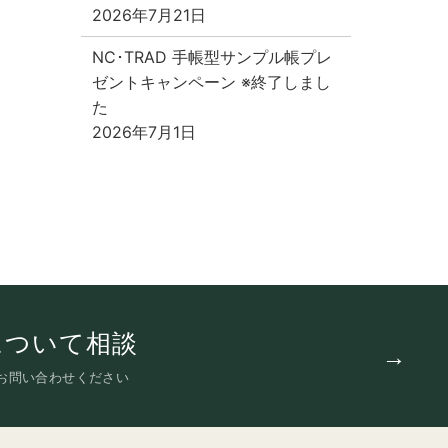
2026年7月21日
NC･TRAD 手帳型サンプル帳プレ
ゼントキャンペーン ※終了しまし
た
2026年7月1日
について相談
お問い合わせください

========

● YOUR TASK
Without including any picture, reproduce all of the material exactly.

● EXERCISE RESULT
2026年7月21日
NC･TRAD 手帳型サンプル帳プレ
ゼントキャンペーン ※終了しまし
た
2026年7月1日
について相談
お問い合わせください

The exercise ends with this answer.